Василий Перов. Его жизнь и художественная деятельность | страница 42



Непримирим, как видите на картине, один Никита, который уже хватил крестом по лицу архиерея и из себя рвется запечатлеть тем же патриарха. С этим человеком уже нечего и не о чем говорить, – ему нужны не уступки, мирящие совесть верующих, а ему нужны распря и бой за преобладание его партии. Он один и вождь, и политик всего движения. Фанатики с ним, конечно, есть, и чрезвычайно типичные, очень похожие на идолопоклонников; но это все хвост, который Никита может откинуть в какую ему угодно сторону. Пусть они тычут вверх иконы и книги, но он все это может „замирить“, если захочет. Всех безжалостнее и спокойнее стоят за своими аналоями иноки. Два из них еще что-то доказывают, но очень спокойно, а третий справа уже приумолк. Он задумался и, выслушав доводы и уступки, не знает, стоит ли о чем дальше спорить? И не о чем, действительно, было бы спорить, если бы это было дело церковное, а не дело партии придворных интриганов, которые выпускали таких бойцов, как Никита. Все было подогреваемо ими и без них все пришло бы к тому покою, в котором смежил свои уста инок, стоящий справа за аналоем. В этих трех фигурах, в Никите, в Софье и в умолкшем иноке, читается вся драма. Оробевший и, по-видимому, дрожащий патриарх, пересеменивающий слабой рукой по цепи своей Панагии, репрезентует церковь. Авторитетная власть без всякой силы животворящей идеи. Ее можно и не брать в расчет. Понимают дело только уставший монах, Никита да Софья. Монаху все равно, что сделать, – он пойдет, где „трапезнее“, к староверам или к нововерам. Правительство, в лице Софьи, яснее всех видит, что интрига затеяла с ним долгую распрю и осенила ее священным стягом веры. Оно презирает эту действительно достойную презрения интригу, готовую играть судьбой государства, и решает не дать ей потачки. Интрига лезет на все, потому что ей уже нечего терять и у нее нет никаких путей отступления. В общем же все это является как какой-то исторический фатум.
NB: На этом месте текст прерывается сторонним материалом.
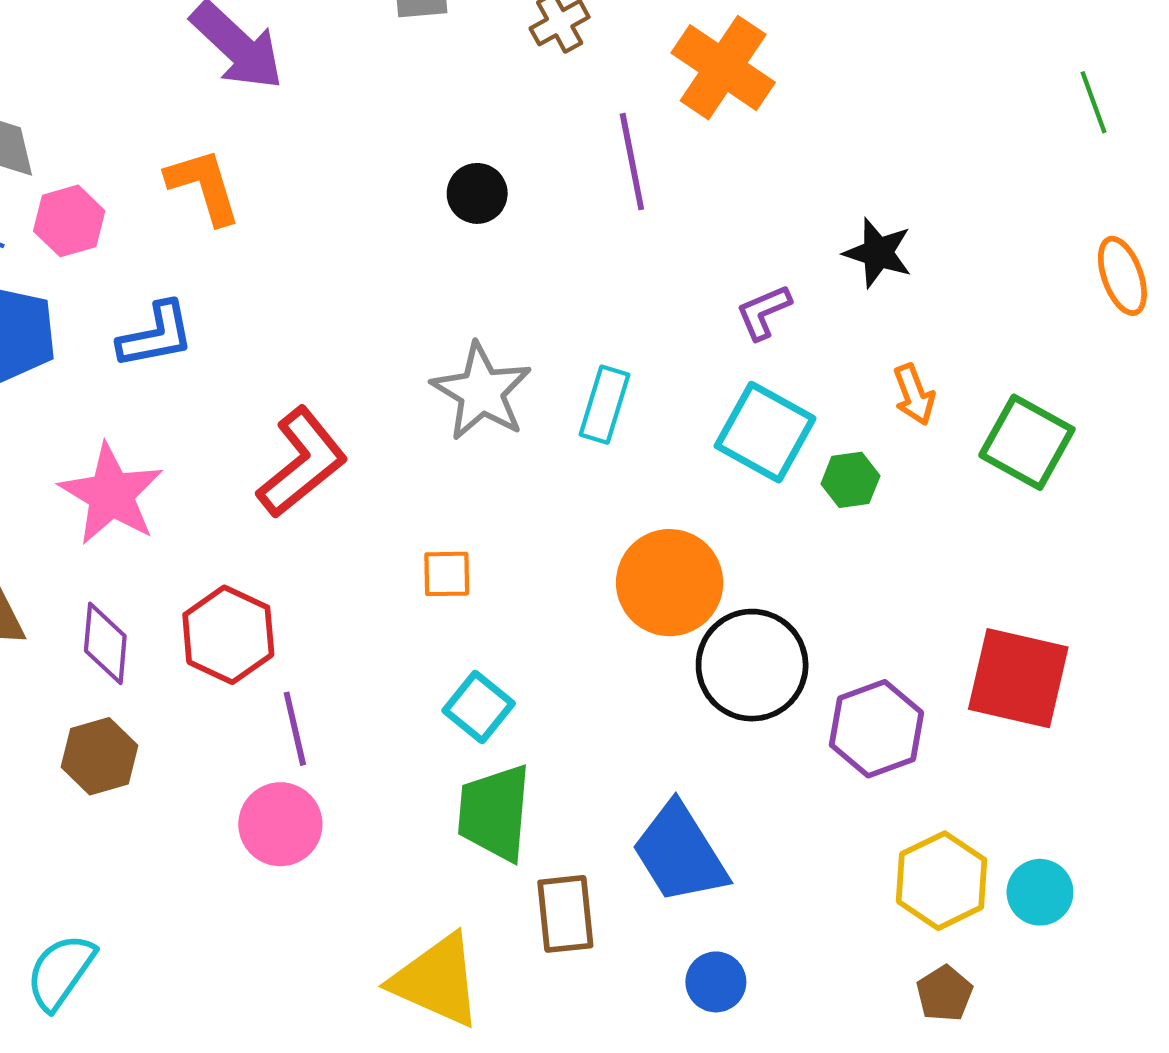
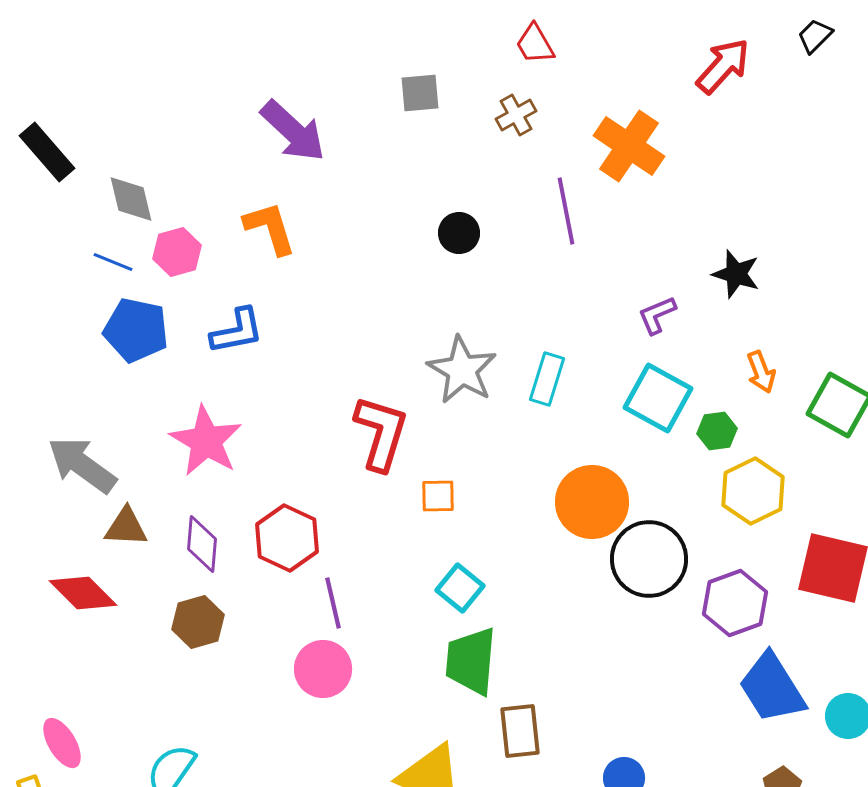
red L-shape: (302, 463) -> (381, 433), moved, turned -34
blue trapezoid: (680, 853) -> (772, 688), moved
yellow hexagon: (942, 881) -> (753, 491), moved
В картине есть, кажется, лицо, назначенное выражать собой и самую пройдошескую московскую интригу. Мне думается, будто это тот коварный толстяк, который держит Пустосвята за одежду. Всмотритесь в его лицо; не говорит ли он: „Оставь, отче, – мы его вдругорядь доспеем“.

Может быть, я и ошибаюсь, но ведь так чувствуется, когда я всматриваюсь в это жирное, бесчестное лицо с отливом кощунственной набожности и предательского коварства. И потому я гляжу на эту картину как на проникновение в самую задушевную суть исторического момента, который она изображает».